V4 Package format
This document describes the RPM file format version 4, which is used by RPM versions 4.x and with limitations, readable with 3.x.
THE PROPER WAY TO ACCESS THESE STRUCTURES IS THROUGH THE RPM LIBRARY!!
The RPM file format covers both source and binary packages. An RPM package file is divided in 4 logical sections:
. Lead -- 96 bytes of "magic" and other info
. Signature -- collection of "digital signatures"
. Header -- holding area for all the package information (aka "metadata")
. Payload -- compressed archive of the file(s) in the package (aka "payload")
All applicaple integer quantities are stored in network byte order (big-endian). When data is presented, the first number is the byte number, or address, in hex, followed by the byte values in hex, followed by character “translations” (where appropriate).
Lead
The Lead is used for identifying RPM package files.

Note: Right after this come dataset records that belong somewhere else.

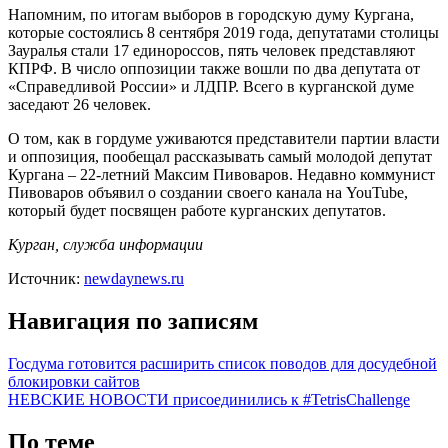
Напомним, по итогам выборов в городскую думу Кургана,
которые состоялись 8 сентября 2019 года, депутатами столицы
Зауралья стали 17 единороссов, пять человек представляют
КПРФ. В число оппозиции также вошли по два депутата от
«Справедливой России» и ЛДПР. Всего в курганской думе
заседают 26 человек.
О том, как в гордуме уживаются представители партии власти
и оппозиция, пообещал рассказывать самый молодой депутат
Кургана – 22-летний Максим Пивоваров. Недавно коммунист
Пивоваров объявил о создании своего канала на YouTube,
который будет посвящен работе курганских депутатов.
Курган, служба информации
Источник:
newdaynews.ru
Навигация по записям
Госдума готовится расширить список поводов для досудебной
блокировки сайтов
НЕВСКИЕ НОВОСТИ присоединились к #TetrisChallenge
По теме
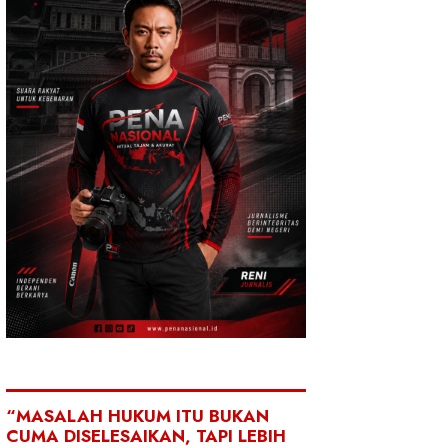
“MASALAH HUKUM ITU BUKAN
CUMA DISELESAIKAN, TAPI LEBIH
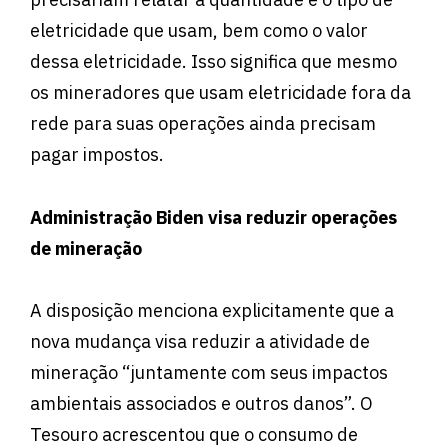
eletricidade que usam, bem como o valor
dessa eletricidade. Isso significa que mesmo
os mineradores que usam eletricidade fora da
rede para suas operações ainda precisam
pagar impostos.
Administração Biden visa reduzir operações
de mineração
A disposição menciona explicitamente que a
nova mudança visa reduzir a atividade de
mineração “juntamente com seus impactos
ambientais associados e outros danos”. O
Tesouro acrescentou que o consumo de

The rest of the data in the Lead is historical only.
The Lead is always 96 bytes long and starts with a four byte “magic” [ 0xED, 0xAB, 0xEE, 0xDB ]. For further details, refer to the Lead Format document.
Signature
The Signature uses the same underlying data structure as the Header, but is zero-padded to a multiple of 8 bytes.
The Signature consists of a single immutable header region denoted by it’s first tag of 62 (RPMTAG_HEADERSIGNATURES) which can be used to identify it.
The Signature can contain several tags of different types:
Name | Tag | Header Type |
---|---|---|
HEADERSIGNATURES | 62 | BIN |
DSA | 267 | BIN |
RSA | 268 | BIN |
SHA1 | 269 | STRING |
LONGSIZE | 270 | INT_64 |
LONGARCHIVESIZE | 271 | INT_64 |
SHA256 | 272 | STRING |
FILESIGNATURES | 274 | STRING_ARRAY |
FILESIGNATURELENGTH | 275 | INT_32 |
VERITYSIGNATURES | 276 | STRING_ARRAY |
VERITYSIGNATUREALGO | 277 | INT_32 |
SIZE | 1000 | INT_32 |
PGP | 1002 | BIN |
MD5 | 1004 | BIN |
GPG | 1005 | BIN |
RESERVEDSPACE | 1008 | BIN |
All packages carry at least HEADERSIGNATURES, (LONG)SIZE, MD5 and SHA1, and since rpm >= 4.14, SHA256 tags.
The MD5 binary hash is 16 bytes long. Other binary tag sizes vary depending on key parameters and such. As a special case, the RESERVEDSPACE tag is used as a space reservation for signatures to allow for much faster package signing.
The 64bit size tags are only used in packages 4GB or larger in size, but otherwise follow the same behavior as their 32bit counterparts.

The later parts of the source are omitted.